Collected data
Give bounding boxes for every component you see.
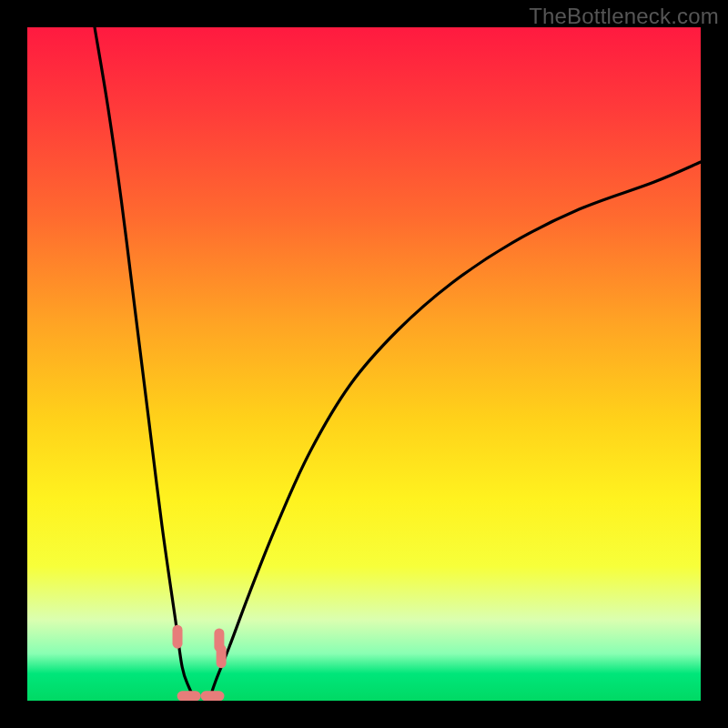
chart-frame: TheBottleneck.com [0,0,728,728]
dot-marker [173,625,183,649]
dot-marker [201,691,225,701]
dot-marker [177,691,201,701]
plot-area [27,27,701,701]
dot-marker [217,644,227,668]
curve-layer [27,27,701,701]
curve-right-branch [209,162,701,701]
curve-left-branch [95,27,196,701]
watermark-text: TheBottleneck.com [529,4,719,29]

### Task prompt
A verbatim copy of the entries, without the pictures, is what this task requires.

### Written response
Give bounding boxes for every component you see.
chart-frame: TheBottleneck.com [0,0,728,728]
dot-marker [173,625,183,649]
dot-marker [201,691,225,701]
dot-marker [177,691,201,701]
plot-area [27,27,701,701]
dot-marker [217,644,227,668]
curve-layer [27,27,701,701]
curve-right-branch [209,162,701,701]
curve-left-branch [95,27,196,701]
watermark-text: TheBottleneck.com [529,4,719,29]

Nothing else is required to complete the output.